The pervasive danger to society in this case is coming from Child and Family Services

This is essentially semantics. Personally, after reading forum posts and descriptions of her home, I think she is as supremacist as they come. But no matter how ‘dangerous’ the views of a blogger are, the pervasive danger to society in this case is coming from Child and Family Services – primarily from the extra-legality of their approach and the dangerous legal precedent they have set.

Of the two major laws in play here, neither give CFS the mandate that they seized. The Canadian Human Rights Act does not mention raising children in a discriminatory home in any of its 14 Discriminatory Practices. The Child and Family Services Act (CFSA) is, at best, mixed. Child and Family Services claimed that the emotional well-being of the children was threatened, giving them grounds to take the children under protection. However, one can see perfectly happy neo-Nazis all over the Internet.

There certainly is not enough evidence of emotional battering to overwhelm the other stated aims of the CFSA: Protecting the integrity of the family, and the principle of least government interference.
The fact that the government is overstepping its bounds is exactly what white supremacists want in this case. It allows them to take the role of the oppressed and marginalized, giving a uniting issue to various groups that lack central leadership.

University of Winnipeg professor Helmut-Harry Loewen said to CBC, “Clearly, leaders of the movement have identified her as potentially useful for their ultimate aims and she’s playing along with it.”
The other major issue is the legal precedent.
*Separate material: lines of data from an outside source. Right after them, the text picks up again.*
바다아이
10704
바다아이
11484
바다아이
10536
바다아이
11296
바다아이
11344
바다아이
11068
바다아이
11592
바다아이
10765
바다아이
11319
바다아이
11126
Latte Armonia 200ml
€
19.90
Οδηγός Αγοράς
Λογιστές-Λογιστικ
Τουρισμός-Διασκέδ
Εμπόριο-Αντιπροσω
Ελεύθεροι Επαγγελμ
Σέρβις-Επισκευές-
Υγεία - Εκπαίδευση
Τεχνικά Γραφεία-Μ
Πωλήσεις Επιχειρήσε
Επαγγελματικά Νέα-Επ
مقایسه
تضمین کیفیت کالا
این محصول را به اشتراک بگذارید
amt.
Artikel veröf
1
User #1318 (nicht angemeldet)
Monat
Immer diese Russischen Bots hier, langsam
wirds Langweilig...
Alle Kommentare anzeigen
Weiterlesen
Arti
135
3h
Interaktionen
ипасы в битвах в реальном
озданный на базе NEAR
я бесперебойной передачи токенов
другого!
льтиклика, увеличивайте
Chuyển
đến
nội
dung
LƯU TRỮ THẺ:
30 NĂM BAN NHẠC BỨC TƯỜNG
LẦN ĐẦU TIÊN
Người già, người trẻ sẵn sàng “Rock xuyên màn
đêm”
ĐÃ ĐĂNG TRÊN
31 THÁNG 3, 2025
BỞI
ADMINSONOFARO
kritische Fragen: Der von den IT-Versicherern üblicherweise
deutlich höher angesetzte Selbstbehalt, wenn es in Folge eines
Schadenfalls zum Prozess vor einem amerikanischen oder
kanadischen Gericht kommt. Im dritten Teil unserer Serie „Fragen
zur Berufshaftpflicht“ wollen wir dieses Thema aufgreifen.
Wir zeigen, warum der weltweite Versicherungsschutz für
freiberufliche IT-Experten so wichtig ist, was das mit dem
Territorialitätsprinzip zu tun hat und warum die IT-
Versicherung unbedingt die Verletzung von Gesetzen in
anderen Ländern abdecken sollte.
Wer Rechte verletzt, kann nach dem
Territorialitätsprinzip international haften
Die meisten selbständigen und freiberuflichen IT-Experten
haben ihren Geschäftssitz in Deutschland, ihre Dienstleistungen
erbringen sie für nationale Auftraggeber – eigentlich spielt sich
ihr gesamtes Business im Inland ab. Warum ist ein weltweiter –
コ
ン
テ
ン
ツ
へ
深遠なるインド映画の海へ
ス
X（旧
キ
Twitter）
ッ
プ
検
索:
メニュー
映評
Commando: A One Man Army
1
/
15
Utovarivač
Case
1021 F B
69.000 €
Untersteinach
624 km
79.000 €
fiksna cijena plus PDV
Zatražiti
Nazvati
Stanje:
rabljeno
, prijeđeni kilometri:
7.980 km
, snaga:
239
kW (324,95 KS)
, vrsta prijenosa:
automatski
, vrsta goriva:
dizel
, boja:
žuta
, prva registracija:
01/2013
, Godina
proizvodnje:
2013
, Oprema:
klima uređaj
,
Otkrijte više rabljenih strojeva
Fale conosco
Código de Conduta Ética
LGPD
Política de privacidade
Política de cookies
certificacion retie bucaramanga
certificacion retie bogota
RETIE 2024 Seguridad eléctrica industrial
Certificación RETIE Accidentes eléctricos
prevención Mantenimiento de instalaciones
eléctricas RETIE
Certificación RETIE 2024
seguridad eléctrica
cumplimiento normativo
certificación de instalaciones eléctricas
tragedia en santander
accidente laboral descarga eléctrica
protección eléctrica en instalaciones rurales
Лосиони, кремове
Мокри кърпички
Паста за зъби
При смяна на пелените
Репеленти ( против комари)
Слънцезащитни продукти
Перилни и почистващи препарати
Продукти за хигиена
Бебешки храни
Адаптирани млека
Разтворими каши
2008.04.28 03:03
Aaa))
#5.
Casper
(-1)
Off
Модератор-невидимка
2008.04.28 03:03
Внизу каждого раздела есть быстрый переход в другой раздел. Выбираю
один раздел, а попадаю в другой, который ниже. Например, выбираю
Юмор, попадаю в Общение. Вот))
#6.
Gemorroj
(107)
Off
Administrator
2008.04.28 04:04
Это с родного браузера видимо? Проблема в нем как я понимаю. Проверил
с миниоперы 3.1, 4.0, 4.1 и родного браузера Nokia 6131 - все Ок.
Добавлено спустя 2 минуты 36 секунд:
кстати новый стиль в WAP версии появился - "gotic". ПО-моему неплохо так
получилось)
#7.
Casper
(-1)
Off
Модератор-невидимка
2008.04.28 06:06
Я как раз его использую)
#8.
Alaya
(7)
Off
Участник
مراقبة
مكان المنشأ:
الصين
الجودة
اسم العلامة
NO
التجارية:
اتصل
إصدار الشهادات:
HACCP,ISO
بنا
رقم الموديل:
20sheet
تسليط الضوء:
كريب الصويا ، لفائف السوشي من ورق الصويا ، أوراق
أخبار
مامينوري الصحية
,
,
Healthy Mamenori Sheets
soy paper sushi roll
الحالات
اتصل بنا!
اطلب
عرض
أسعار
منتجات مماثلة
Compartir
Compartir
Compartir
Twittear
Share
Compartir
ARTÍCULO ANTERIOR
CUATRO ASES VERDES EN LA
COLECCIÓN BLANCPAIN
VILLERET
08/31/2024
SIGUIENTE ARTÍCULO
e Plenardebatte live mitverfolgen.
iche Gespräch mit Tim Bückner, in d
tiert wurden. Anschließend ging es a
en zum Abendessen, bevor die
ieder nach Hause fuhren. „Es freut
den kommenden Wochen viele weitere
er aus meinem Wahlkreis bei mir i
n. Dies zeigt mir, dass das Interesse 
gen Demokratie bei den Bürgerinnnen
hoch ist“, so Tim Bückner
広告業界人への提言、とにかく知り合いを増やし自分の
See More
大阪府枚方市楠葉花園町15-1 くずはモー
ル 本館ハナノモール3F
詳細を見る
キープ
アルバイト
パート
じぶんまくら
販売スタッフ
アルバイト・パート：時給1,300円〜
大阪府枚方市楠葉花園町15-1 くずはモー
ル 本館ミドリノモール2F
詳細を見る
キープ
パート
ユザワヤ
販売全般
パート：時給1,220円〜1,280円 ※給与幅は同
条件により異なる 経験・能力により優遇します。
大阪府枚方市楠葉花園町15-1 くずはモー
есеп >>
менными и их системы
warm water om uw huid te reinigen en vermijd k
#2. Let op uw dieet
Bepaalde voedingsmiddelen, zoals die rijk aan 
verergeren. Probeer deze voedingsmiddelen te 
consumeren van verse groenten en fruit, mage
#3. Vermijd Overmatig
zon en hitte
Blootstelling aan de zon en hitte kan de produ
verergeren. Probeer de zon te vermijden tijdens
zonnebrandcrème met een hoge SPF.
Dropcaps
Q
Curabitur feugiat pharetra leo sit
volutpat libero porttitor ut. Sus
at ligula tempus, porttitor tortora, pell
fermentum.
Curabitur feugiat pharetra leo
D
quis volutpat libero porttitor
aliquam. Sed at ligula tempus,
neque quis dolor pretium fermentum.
While it is easy to not want a white supremacist mother to be able to pump out two or three more neo-Nazis, who would tolerate it if a war-on-terror government seized children from Iranian immigrants, or if those children defending the Gaza Strip were taken from their classes and put into foster homes?

It has been said that the government should stay out of the bedroom, but it is increasingly obvious that it should stay out of the nursery as well. If CFS had acted on firmly defined legal grounds, that would be one thing; but when walking along such a slippery slope, we would hope the government had more solid ground under their feet.

Steve Currie is president of the student debate club: Debate Until Intelligent.

Published in Volume 63, Number 22 of The Uniter (March 5, 2009)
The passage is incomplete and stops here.